Aşırı kilo, sindirim sistemi kanserleri de dahil olmak üzere birçok kanser türü için bilinen bir risk faktörü.

Beslenme alışkanlıkları daha işlenmiş gıdalara, şekerli içeceklere ve kırmızı veya işlenmiş etlere doğru kaydı.

Bunların tümü bağırsağın diğer bölümlerinde kanser riskinin artmasıyla bağlantılı.

Fiziksel aktivite azaldı, daha fazla insan uzun saatler boyunca masalarda veya ekranların önünde oturmakta.

Diğer bir ihtimal ise, önceki nesillerin karşılaşmadığı yeni çevresel faktörlere maruz kalıyor olmamız. Gıda üretiminin endüstrileşmesi, plastik ve kimyasalların yaygın kullanımı ve su kalitesindeki değişiklikler bu konuda rol oynuyor olabilir. Ancak, kanıtlar henüz erken aşamada.

APANDİS KANSERİNİN TESPİTİ ZOR

Apandis kanserini özellikle zorlu kılan şey, tespit edilmesinin zor olmasıdır.

Kolon kanseri, bazen kolonoskopi taramalarıyla erken teşhis edilebilirken, apandis kanseri genellikle fark edilmez. Semptomlar, ortaya çıksa bile, belirsizdir ve kolayca göz ardı edilebilir. Kişiler, birçok iyi huylu rahatsızlıkta sık görülen hafif karın ağrısı, şişkinlik veya bağırsak alışkanlıklarında değişiklikler yaşayabilir. Sonuç olarak, çoğu vaka, apandisit şüphesiyle yapılan ameliyattan sonra, erken müdahale için genellikle çok geç olduğunda keşfedilir.

Çarpıcı olan ise şudur;

Vakaların artmasına rağmen, apandisit kanseri için rutin tarama testi yok.
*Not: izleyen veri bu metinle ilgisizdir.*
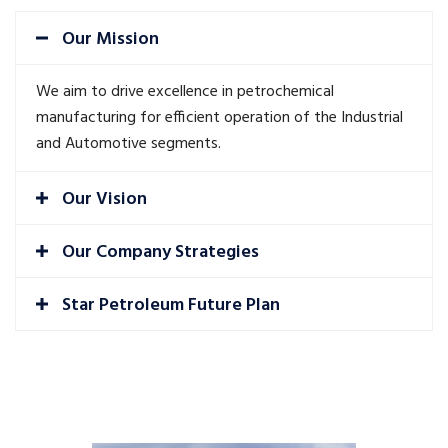
Our Mission
We aim to drive excellence in petrochemical
manufacturing for efficient operation of the Industrial
and Automotive segments.
Our Vision
Our Company Strategies
Star Petroleum Future Plan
Hastalık, yaygın tarama uygulamak için çok nadir.

Apandisin, standart görüntüleme veya endoskopi ile görüntülenmesi de zor olabilir.

Son birkaç on yılda, antibiyotikler hem tıpta hem de tarımda daha sık kullanılmaya başlandı. Bu yaygın kullanım, bağırsaklarımızdaki bakteri dengesini değiştirebilir ve bu da kanser riskini etkileyebilir. Son zamanlarda yapılan bazı araştırmalar, erken yaşta antibiyotiklere maruz kalmanın sindirim sistemi üzerinde uzun vadeli etkileri olabileceğini öne sürmektedir, ancak bu bağlantıyı doğrulamak için daha fazla araştırma yapılması gerekiyor.

Şu an için en iyi tavsiye, ağlıklı bir kiloyu korumak, meyve, sebze ve tam tahıllar açısından zengin dengeli bir diyet uygulamak ve fiziksel olarak aktif kalmak, birçok kanser türünün riskini azaltabilecek adımlar…

Tütünden ve alkolden uzak durmak da önemli.